Former Rwandan mayor and politician, Ladislas Ntaganzwa, was sentenced to life imprisonment for his role in the killing of over 25,000 people in the 1994 Rwanda genocide, yesterday.
58-year-old Ntaganzwa, who served as the mayor of Nyakizu in southern Rwanda, was today “sentenced to life imprisonment over genocide crimes committed during the genocide against Tutsi in 1994,” according to court spokesman, Harrison Mutabazi.
The ruling was made via a video conference and Ntaganzwa and his lawyers were able to follow it via Skype at Mpanga prison in Southern Rwanda.
In response to the verdict, Alexis Musonera, Ntaganzwa's lawyer, stated he would appeal the ruling;
“We plan to appeal because evidence in the hearing was based on witnesses' testimony but that was not enough as some witnesses were contradicting themselves. We are not happy about this lengthy life jail term.”
Ntaganza was indicted in 1996 by the lnternational Criminal Tribunal for Rwanda, on multiple charges of genocide, murder and rape. The indictment stated that he congregated and surrounded Tutsis and instructed them to lay down their arms, before giving orders to initiate a massacre upon them.
During the last four months of the Rwandan Civil War, an estimated 800,000 Tutsi and moderate Hutus were killed as part of the genocide.

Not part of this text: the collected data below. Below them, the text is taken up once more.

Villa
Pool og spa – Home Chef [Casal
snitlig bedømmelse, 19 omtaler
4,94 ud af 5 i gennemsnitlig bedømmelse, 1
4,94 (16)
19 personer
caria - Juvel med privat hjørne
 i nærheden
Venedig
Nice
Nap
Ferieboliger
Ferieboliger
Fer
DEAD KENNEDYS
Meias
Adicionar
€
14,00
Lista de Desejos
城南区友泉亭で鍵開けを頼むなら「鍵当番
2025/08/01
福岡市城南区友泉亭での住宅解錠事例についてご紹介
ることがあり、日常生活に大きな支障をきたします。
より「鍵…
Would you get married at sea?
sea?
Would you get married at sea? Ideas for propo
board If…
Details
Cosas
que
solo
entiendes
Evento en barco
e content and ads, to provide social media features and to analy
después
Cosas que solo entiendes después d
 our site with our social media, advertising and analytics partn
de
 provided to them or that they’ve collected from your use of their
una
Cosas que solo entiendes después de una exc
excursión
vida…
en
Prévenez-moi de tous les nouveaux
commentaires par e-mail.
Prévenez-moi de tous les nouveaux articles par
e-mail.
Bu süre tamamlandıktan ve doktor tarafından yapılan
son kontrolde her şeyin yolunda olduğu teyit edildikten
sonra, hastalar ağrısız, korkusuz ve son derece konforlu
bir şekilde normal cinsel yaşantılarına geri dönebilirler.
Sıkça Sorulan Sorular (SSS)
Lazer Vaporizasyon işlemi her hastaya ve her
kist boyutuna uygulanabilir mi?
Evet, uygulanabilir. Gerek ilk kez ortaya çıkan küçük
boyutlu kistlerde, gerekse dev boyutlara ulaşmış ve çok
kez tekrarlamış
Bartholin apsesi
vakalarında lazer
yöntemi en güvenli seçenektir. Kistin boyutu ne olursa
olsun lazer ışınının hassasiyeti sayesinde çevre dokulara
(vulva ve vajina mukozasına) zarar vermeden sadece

The indictment recalled that that the massacre began “whereupon the gendarmes and communal police shot at the crowd” and accused Ntaganzwa of attempting an execution of Rwanda’s Tutsi population. He was alleged to directly order the slaughter of tens of thousands of Tutsi civilians in his town in April 1994.

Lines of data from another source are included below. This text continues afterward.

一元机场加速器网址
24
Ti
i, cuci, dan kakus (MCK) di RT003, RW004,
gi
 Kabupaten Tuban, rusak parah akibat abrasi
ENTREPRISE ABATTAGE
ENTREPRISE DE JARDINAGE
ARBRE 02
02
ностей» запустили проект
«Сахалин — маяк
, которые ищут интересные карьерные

The tribunal was replaced five years ago by the International Residual Mechanism for Criminal Tribunals, which had offices in both Arusha, Tanzania and The Hague, Netherlands.
Ntaganzwa was arrested in the Democratic Republic of the Congo, in December 2015; he was then detained in Rwanda in March 2016 and labelled as one of nine remaining Rwandan war criminals sought by the International Criminal Tribunal, with the US offering up to $5m for information leading to his arrest.

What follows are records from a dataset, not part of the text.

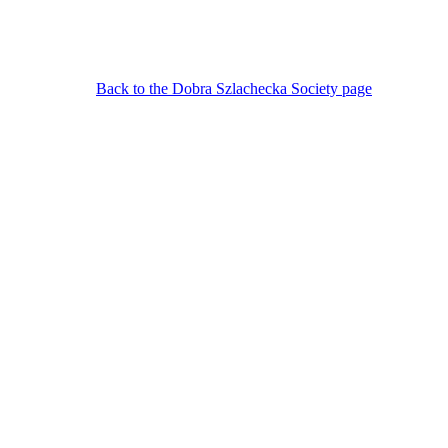
Back to the Dobra Szlachecka Society page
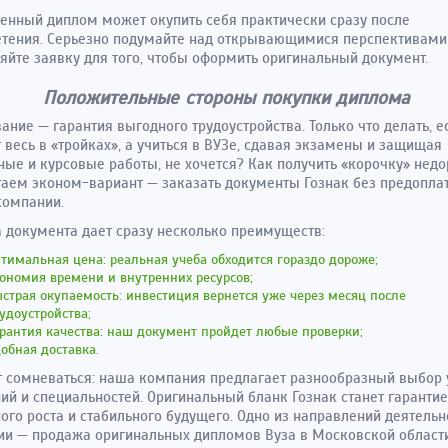
енный диплом может окупить себя практически сразу после
тения. Серьезно подумайте над открывающимися перспективами
яйте заявку для того, чтобы оформить оригинальный документ.
Положительные стороны покупки диплома
ание — гарантия выгодного трудоустройства. Только что делать, е
т весь в «тройках», а учиться в ВУЗе, сдавая экзамены и защищая
ые и курсовые работы, не хочется? Как получить «корочку» недо
аем эконом-вариант — заказать документы Гознак без предопла
компании.
 документа дает сразу несколько преимуществ:
тимальная цена: реальная учеба обходится гораздо дороже;
ономия времени и внутренних ресурсов;
страя окупаемость: инвестиция вернется уже через месяц после
удоустройства;
рантия качества: наш документ пройдет любые проверки;
обная доставка.
т сомневаться: наша компания предлагает разнообразный выбор
ий и специальностей. Оригинальный бланк Гознак станет гаранти
ого роста и стабильного будущего. Одно из направлений деятельн
и — продажа оригинальных дипломов Вуза в Московской области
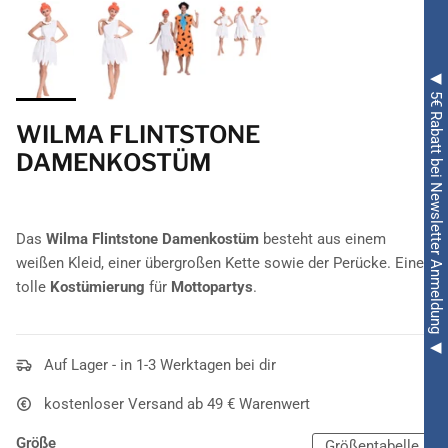
◀ 5€ Rabatt bei Newsletter Anmeldung ◀
WILMA FLINTSTONE
DAMENKOSTÜM
Das
Wilma Flintstone Damenkostüm
besteht aus einem
weißen Kleid, einer übergroßen Kette sowie der Perücke. Eine
tolle
Kostümierung
für
Mottopartys
.
Auf Lager - in 1-3 Werktagen bei dir
kostenloser Versand ab 49 € Warenwert
Größe
Größentabelle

This verdict comes just days after the top-most fugitive, Felicien Kabuga, alleged for funding weaponry for the genocide and encouraging mass slaughter through controlled broadcasting, was arrested in France last week after 25 years on the run.
Kabuga has most recently been denied bail. A former commander of the Presidential Guard of the Rwandan Armed Forces, Protais Mpiranya, remains on the wanted list, for his role in the genocide. Another genocide suspect, former Defence Minister Augustin Bizimana, who was one of the most-wanted fugitives, had died last week.